- _YOUR OBJECTIVE_: Set down the data again word for word. Skip any pictures.

- _SOURCE DATA_:
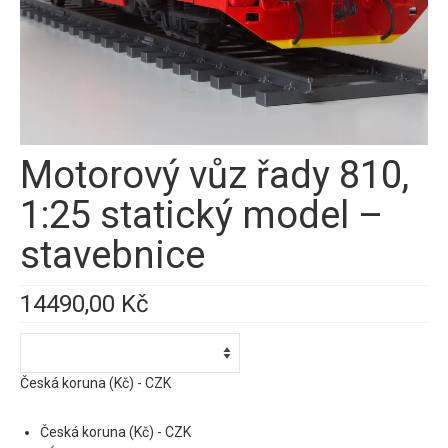
Motorový vůz řady 810,
1:25 statický model –
stavebnice
14490,00
Kč
Česká koruna (Kč) - CZK
Česká koruna (Kč) - CZK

- _PROBLEM SOLUTION_:
Motorový vůz řady 810,
1:25 statický model –
stavebnice
14490,00
Kč
Česká koruna (Kč) - CZK
Česká koruna (Kč) - CZK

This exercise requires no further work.